RoboForce is an AI robotics company developing Physical AI–powered Robo-Labor for dull, dirty, and dangerous work. The company's robots are engineered for demanding industrial environments, with a focus on real-world deployment and scalability.
We are looking for a Senior / Staff AI Research Engineer, Real-Time Inference to make embodied AI practical on the edge. In this role, you will drive the full stack of model optimization — from CUDA kernel engineering to quantization and compression — to deploy high-performance AI models on edge compute platforms powering RoboForce robots in the field.
Responsibilities
Develop and optimize inference pipelines for embodied AI models (VLA, perception, world models) targeting real-time execution on edge hardware such as NVIDIA Jetson platforms.
Implement CUDA-level optimizations including custom kernels, memory layout tuning, and hardware-aware graph compilation to minimize model latency.
Apply and advance model compression techniques — quantization (INT8/FP16/INT4), pruning, distillation, and structured sparsity — to achieve production-grade throughput on constrained devices.
Profile and debug end-to-end inference stacks using tools such as NSight, TensorRT, and Triton to identify and eliminate performance bottlenecks.
Collaborate with ML research and robotics teams to co-design model architectures that meet real-time control-loop latency requirements.
Establish benchmarking frameworks to evaluate model performance across latency, throughput, power consumption, and accuracy tradeoffs on target hardware.
Requirements
Master's degree in Computer Science, Electrical Engineering, or related field with 4+ years of experience, or a PhD degree.

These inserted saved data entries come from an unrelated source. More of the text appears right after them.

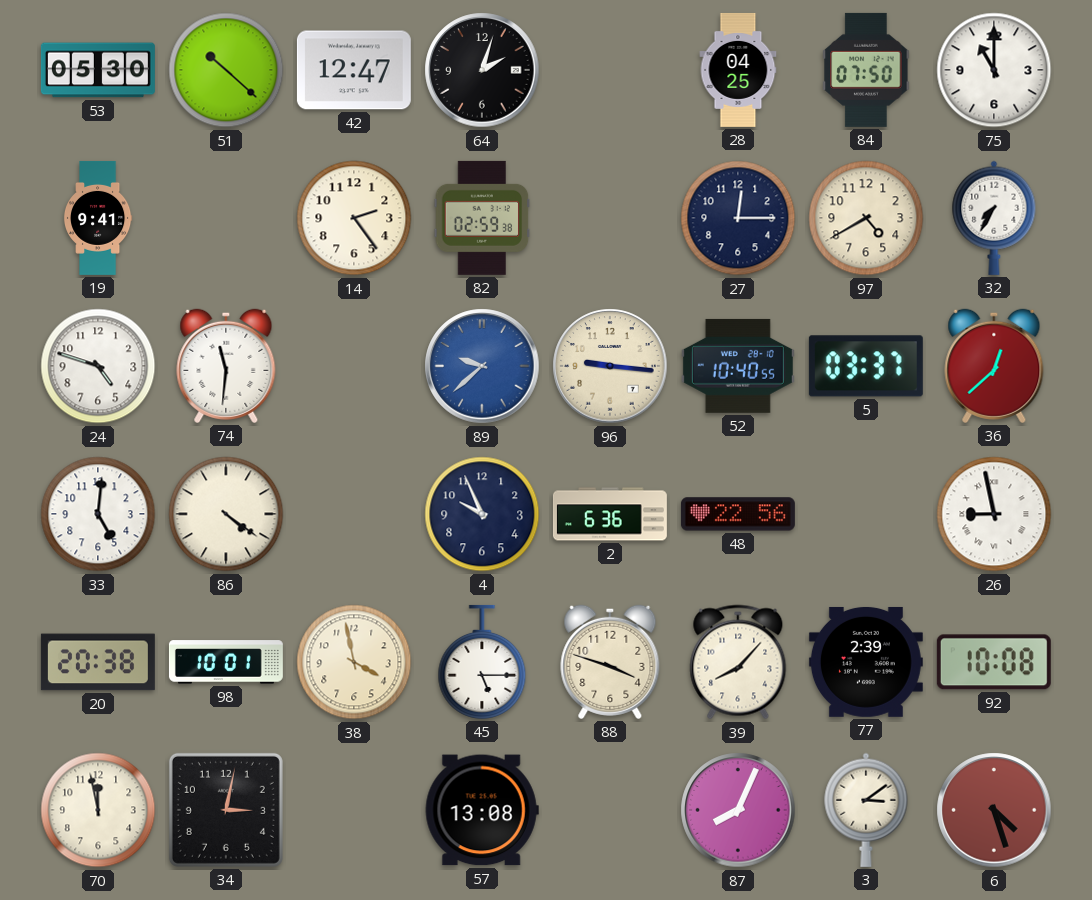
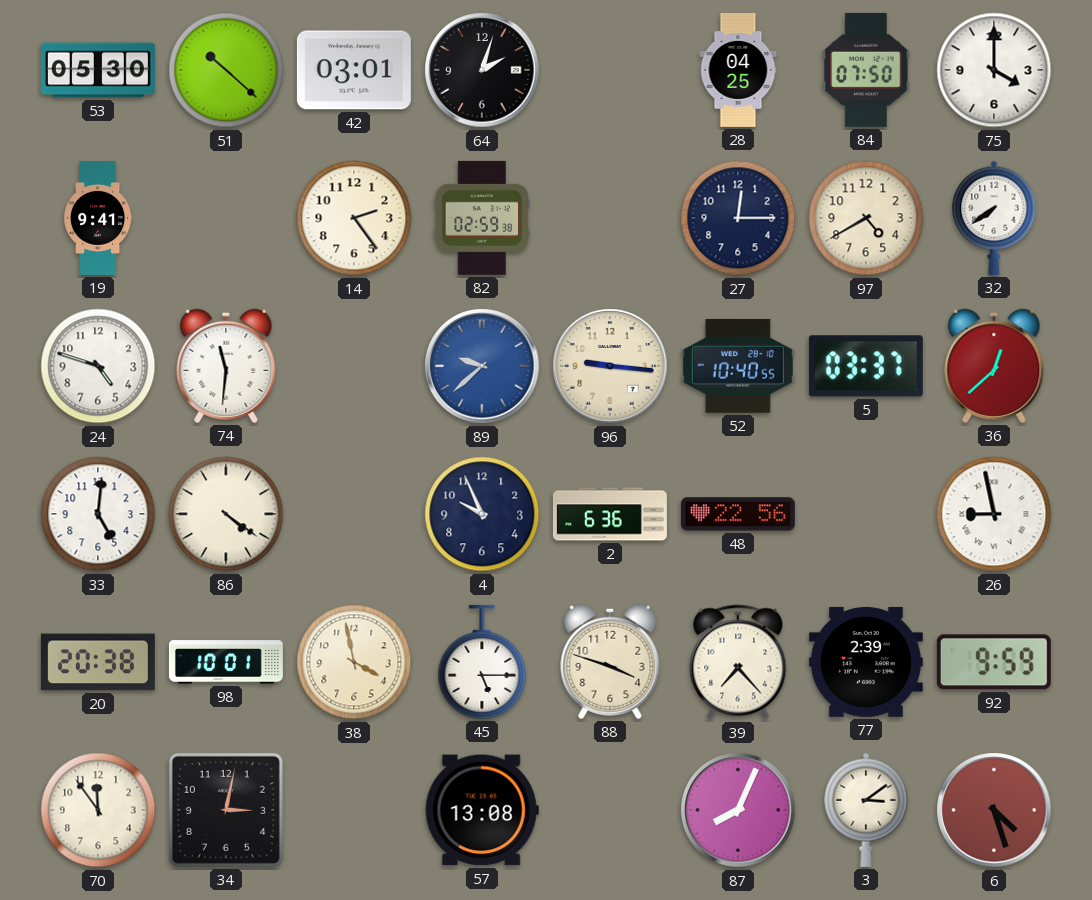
42: 12:47 -> 03:01
75: 11:00 -> 4:00
32: 7:35 -> 7:39
39: 8:07 -> 7:23
92: 10:08 -> 9:59
70: 11:58 -> 11:54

Deep expertise in CUDA programming, GPU architecture, and low-level kernel optimization, including custom kernel authoring with tools such as Triton.
Hands-on experience with model quantization, pruning, distillation, and deployment using frameworks such as TensorRT, ONNX Runtime, TVM, or Triton.

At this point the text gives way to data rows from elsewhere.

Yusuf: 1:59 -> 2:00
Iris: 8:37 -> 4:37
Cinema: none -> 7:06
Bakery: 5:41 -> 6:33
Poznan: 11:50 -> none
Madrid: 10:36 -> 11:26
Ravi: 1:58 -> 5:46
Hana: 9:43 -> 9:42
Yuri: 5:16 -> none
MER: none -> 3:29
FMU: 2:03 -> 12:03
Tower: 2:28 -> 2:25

Proficiency in C++ and Python; strong systems programming and performance profiling skills.
Experience deploying ML models on edge or embedded hardware (e.g., NVIDIA Jetson, Orin, or equivalent ARM/GPU SoCs).
Requires 5 days/week in-office collaboration with the teams.
Bonus Qualifications
Familiarity with embodied AI models — VLA, multimodal transformers, or diffusion-based policies — and their inference characteristics.

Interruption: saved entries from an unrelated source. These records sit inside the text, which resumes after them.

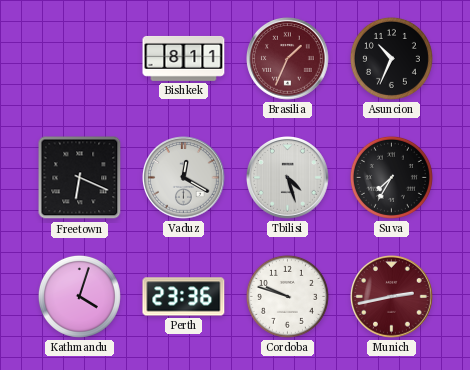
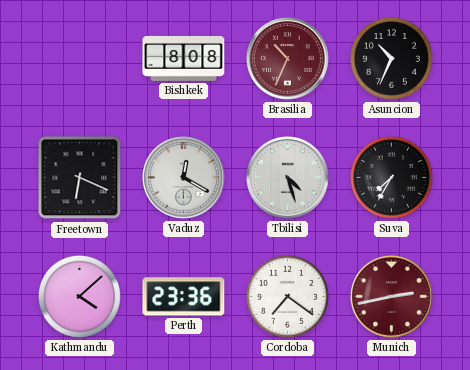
Bishkek: 8:11 -> 8:08
Brasilia: 1:34 -> 10:34
Kathmandu: 4:03 -> 4:08
Cordoba: 9:48 -> 7:21
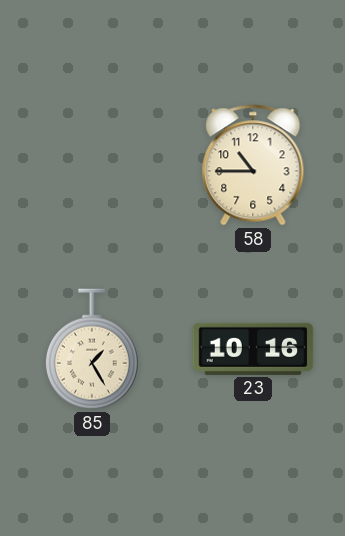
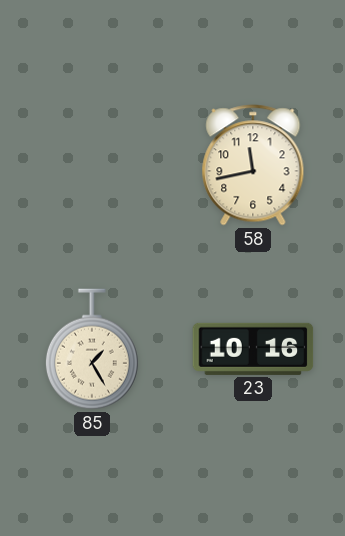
58: 10:45 -> 11:43
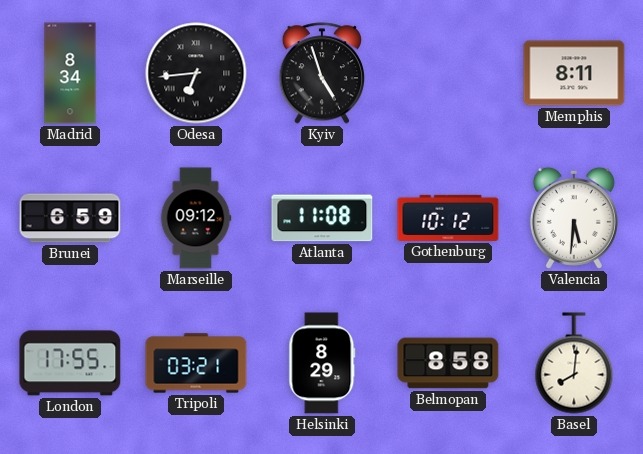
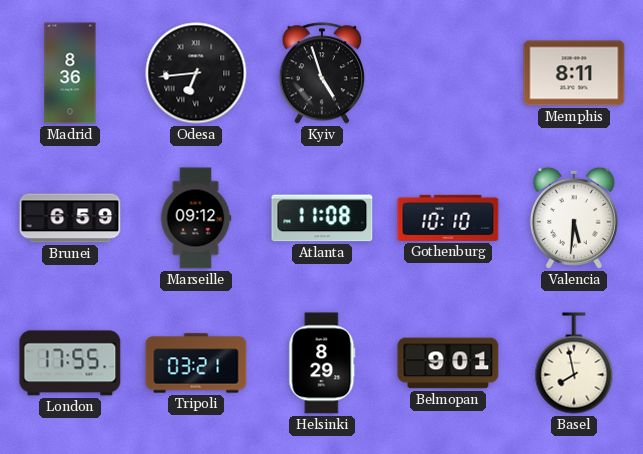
Madrid: 8:34 -> 8:36
Gothenburg: 10:12 -> 10:10
Belmopan: 8:58 -> 9:01
Basel: 8:01 -> 7:58
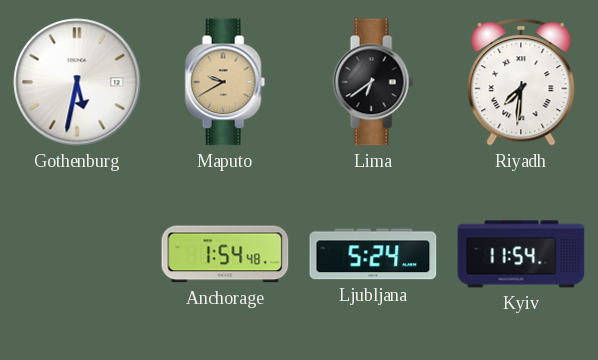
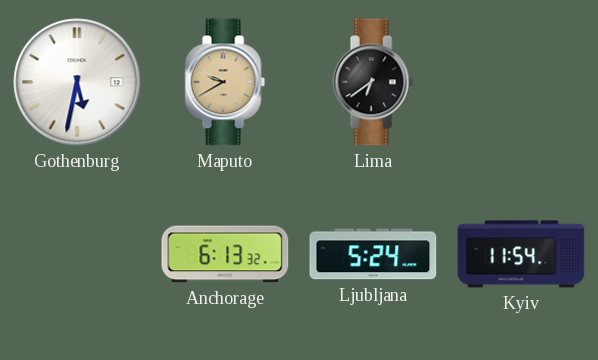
Riyadh: 7:31 -> none
Anchorage: 1:54 -> 6:13
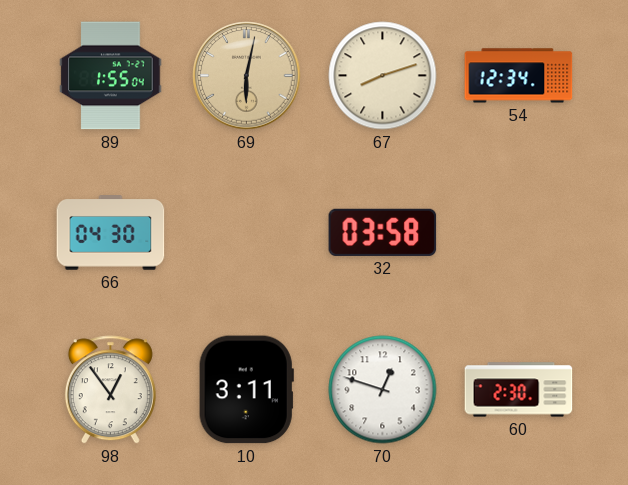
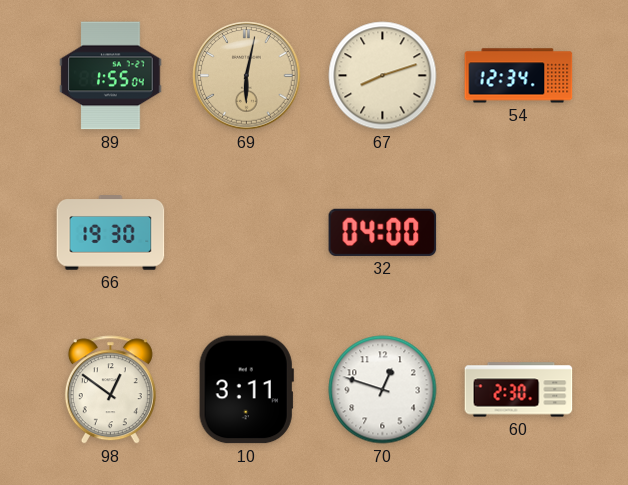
66: 04:30 -> 19:30
32: 03:58 -> 04:00
98: 12:54 -> 12:51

Familiarity with compiler-based optimization pipelines such as XLA, torch.compile, or MLIR for graph-level model acceleration.
Understanding of robotics system constraints such as control-loop timing, sensor fusion latency, and memory bandwidth limits on edge SoCs.
Publication or production work in efficient deep learning or on-device ML systems.
Benefits
Competitive stock options/equity programs.
Health, dental, and vision insurance, 401(k) plan.
Visa sponsorship and green card support for qualified candidates.
Lunches and dinners, a fully stocked kitchen, and regular team-building events.